Security and Compliance
Both tools offer security features, but with different focuses.
AWS Glue Security:
Glue integrates deeply with AWS security:
- IAM for access control
- Encryption at rest and in transit
- VPC support for private networks
- CloudTrail for audit logging
- Integration with AWS Secrets Manager for credential management
For organizations already invested in AWS, Glue’s security model is familiar and comprehensive.
dbt Security:
dbt Cloud offers:
- SSO and SAML integration
- Role-based access control
- Audit logging
- IP allowlisting
- Private links to your warehouse
For organizations using Snowflake or BigQuery, dbt Cloud integrates with their native security models. You control access at the warehouse level, and dbt respects those permissions.
Both tools can meet compliance requirements (SOC 2, HIPAA, GDPR, etc.), but the approach differs. Glue relies on AWS’s compliance infrastructure, while dbt relies on your warehouse’s compliance posture.

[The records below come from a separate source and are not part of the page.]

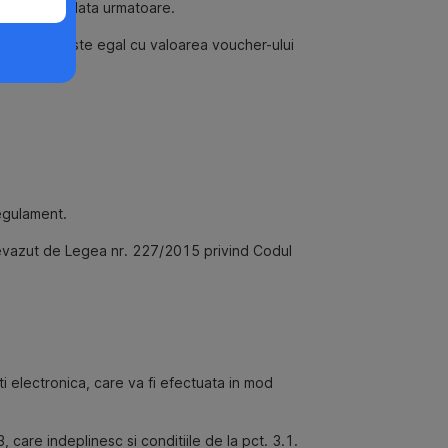
izata la o data urmatoare.
cost total este egal cu valoarea voucher-ului
Regulament.
prevazut de Legea nr. 227/2015 privind Codul
 electronica, care va fi efectuata in mod
, care indeplinesc si conditiile de la pct. 3.1.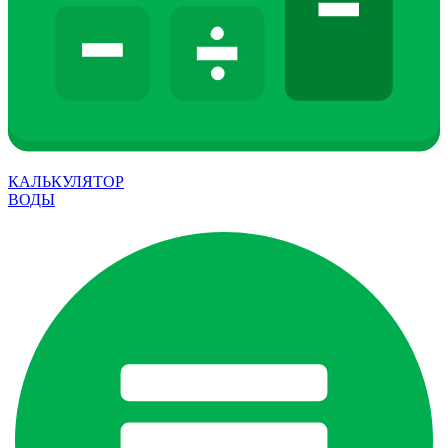
КАЛЬКУЛЯТОР
ВОДЫ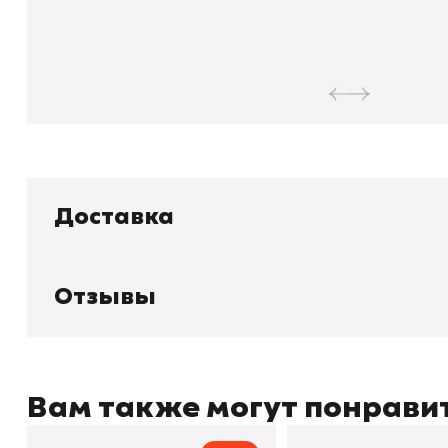
Доставка
Отзывы
Книжный
П
Каталог товаров
Л
О магазине
Д
Узбекистан, город Ташкент, улица
Отзывы
О
Амира Темура 129А
Контакты
С
Вам также могут понрави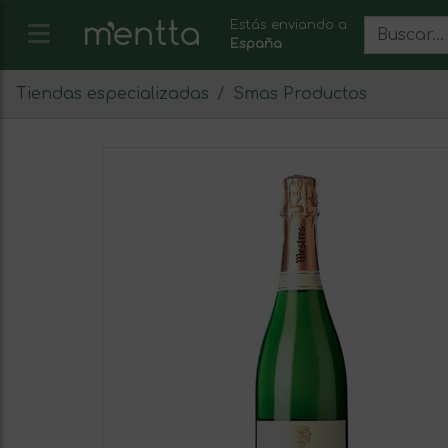
Estás enviando a:
España
Tiendas especializadas
Smas Productos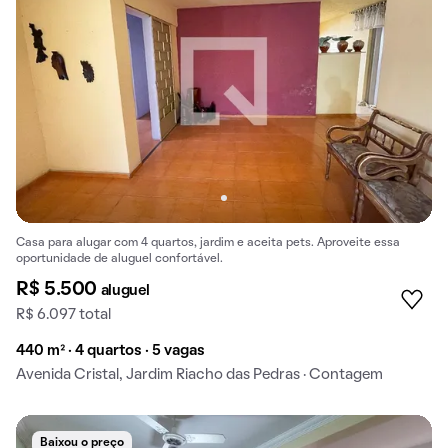
Casa para alugar com 4 quartos, jardim e aceita pets. Aproveite essa
oportunidade de aluguel confortável.
R$ 5.500
aluguel
R$ 6.097 total
440 m² · 4 quartos · 5 vagas
Avenida Cristal, Jardim Riacho das Pedras · Contagem
Baixou o preço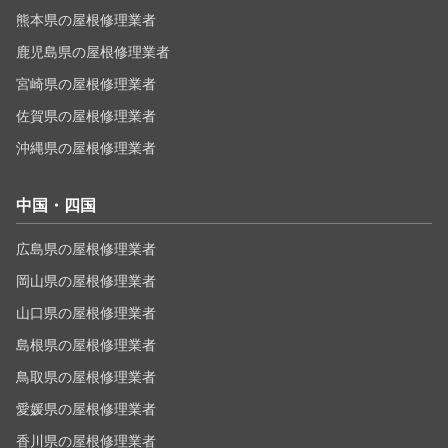
熊本県の屋根修理業者
鹿児島県の屋根修理業者
宮崎県の屋根修理業者
佐賀県の屋根修理業者
沖縄県の屋根修理業者
中国・四国
広島県の屋根修理業者
岡山県の屋根修理業者
山口県の屋根修理業者
島根県の屋根修理業者
鳥取県の屋根修理業者
愛媛県の屋根修理業者
香川県の屋根修理業者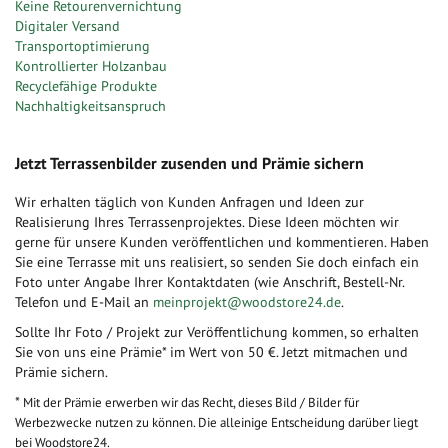
Keine Retourenvernichtung
Digitaler Versand
Transportoptimierung
Kontrollierter Holzanbau
Recyclefähige Produkte
Nachhaltigkeitsanspruch
Jetzt Terrassenbilder zusenden und Prämie sichern
Wir erhalten täglich von Kunden Anfragen und Ideen zur
Realisierung Ihres Terrassenprojektes. Diese Ideen möchten wir
gerne für unsere Kunden veröffentlichen und kommentieren. Haben
Sie eine Terrasse mit uns realisiert, so senden Sie doch einfach ein
Foto unter Angabe Ihrer Kontaktdaten (wie Anschrift, Bestell-Nr.
Telefon und E-Mail an
meinprojekt@woodstore24.de
.
Sollte Ihr Foto / Projekt zur Veröffentlichung kommen, so erhalten
Sie von uns eine Prämie* im Wert von 50 €. Jetzt mitmachen und
Prämie sichern.
*
Mit der Prämie erwerben wir das Recht, dieses Bild / Bilder für
Werbezwecke nutzen zu können. Die alleinige Entscheidung darüber liegt
bei Woodstore24.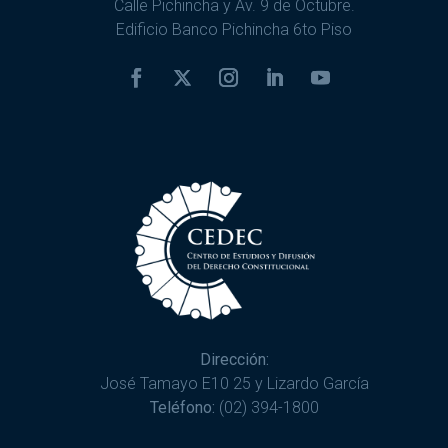
Calle Pichincha y Av. 9 de Octubre.
Edificio Banco Pichincha 6to Piso
Dirección:
José Tamayo E10 25 y Lizardo García
Teléfono:
(02) 394-1800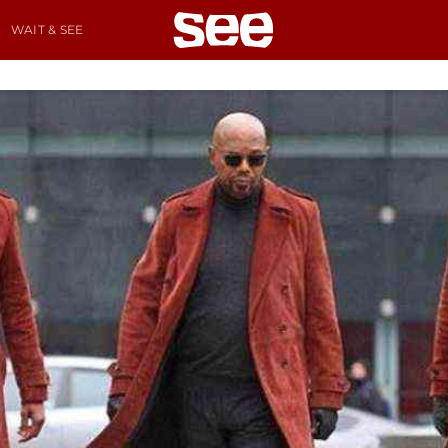
WAIT & SEE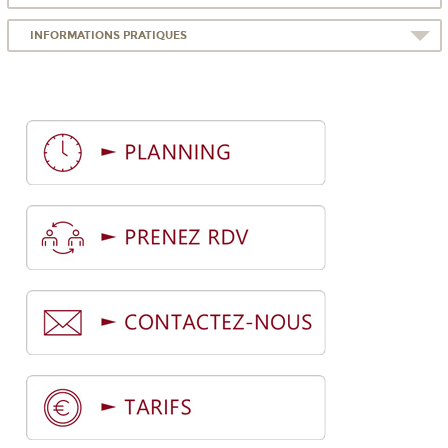
INFORMATIONS PRATIQUES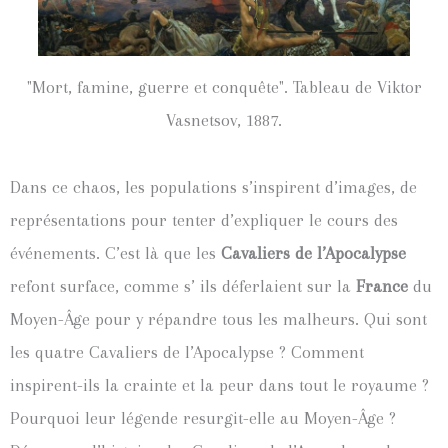
"Mort, famine, guerre et conquête". Tableau de Viktor
Vasnetsov, 1887.
Dans ce chaos, les populations s’inspirent d’images, de
représentations pour tenter d’expliquer le cours des
événements. C’est là que les
Cavaliers de l’Apocalypse
refont surface, comme s’ ils déferlaient sur la
France
du
Moyen-Âge pour y répandre tous les malheurs. Qui sont
les quatre Cavaliers de l’Apocalypse ? Comment
inspirent-ils la crainte et la peur dans tout le royaume ?
Pourquoi leur légende resurgit-elle au Moyen-Âge ?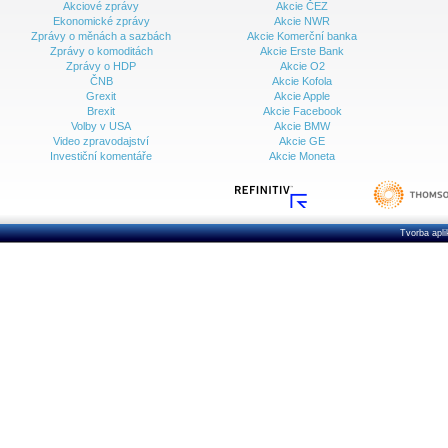
Akciové zprávy
Akcie ČEZ
Ekonomické zprávy
Akcie NWR
Zprávy o měnách a sazbách
Akcie Komerční banka
Zprávy o komoditách
Akcie Erste Bank
Zprávy o HDP
Akcie O2
ČNB
Akcie Kofola
Grexit
Akcie Apple
Brexit
Akcie Facebook
Volby v USA
Akcie BMW
Video zpravodajství
Akcie GE
Investiční komentáře
Akcie Moneta
Tvorba apl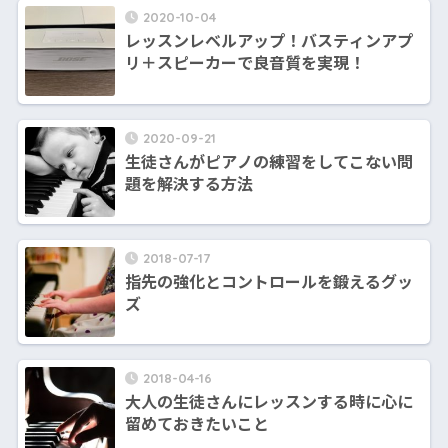
2020-10-04
レッスンレベルアップ！バスティンアプ
リ＋スピーカーで良音質を実現！
2020-09-21
生徒さんがピアノの練習をしてこない問
題を解決する方法
2018-07-17
指先の強化とコントロールを鍛えるグッ
ズ
2018-04-16
大人の生徒さんにレッスンする時に心に
留めておきたいこと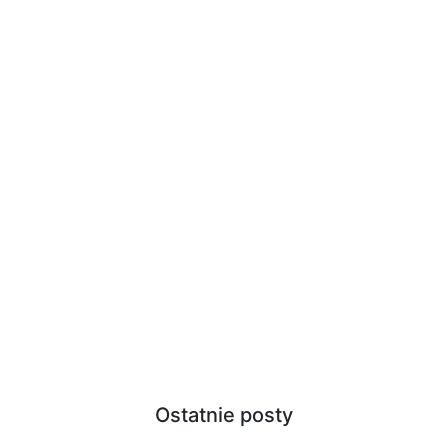
Ostatnie posty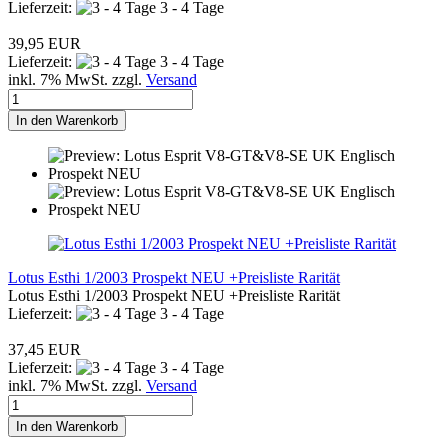
Lieferzeit:
3 - 4 Tage
39,95 EUR
Lieferzeit:
3 - 4 Tage
inkl. 7% MwSt. zzgl.
Versand
In den Warenkorb
Lotus Esthi 1/2003 Prospekt NEU +Preisliste Rarität
Lotus Esthi 1/2003 Prospekt NEU +Preisliste Rarität
Lieferzeit:
3 - 4 Tage
37,45 EUR
Lieferzeit:
3 - 4 Tage
inkl. 7% MwSt. zzgl.
Versand
In den Warenkorb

Conclusion: Making the Right Choice
AWS Glue and dbt solve different problems in the modern data stack. Neither is universally superior; the right choice depends on your architecture, team, and use cases.
Choose AWS Glue if:
- You need to ingest from diverse, complex sources
- You have heavy data preparation requirements before warehouse loading
- You’re handling streaming or real-time data
- You want a fully managed AWS-native solution
- You have Spark expertise on your team
Choose dbt if:
- Your data is already in a warehouse
- You want analytics engineers to build trusted, tested models
- You prioritize documentation and lineage
- You need rapid iteration and CI/CD for analytics
- You want to minimize operational overhead
- You’re building dashboards or embedded analytics (like D23)
Choose both if:
- You have a complex data landscape with multiple sources and sophisticated analytics requirements
- You want separation of concerns between ingestion and transformation
- You’re building a mature data organization
The modern data stack is built on specialization. Glue excels at ingestion, dbt excels at transformation, and tools like D23’s managed Apache Superset platform excel at analytics and embedded BI. Using each tool for what it does best—rather than forcing one tool to do everything—leads to more robust, maintainable, and cost-effective data platforms.
Your choice should reflect not just today’s requirements but your team’s growth trajectory. A tool that’s easy for your analytics team to adopt and maintain will pay dividends as your data organization scales.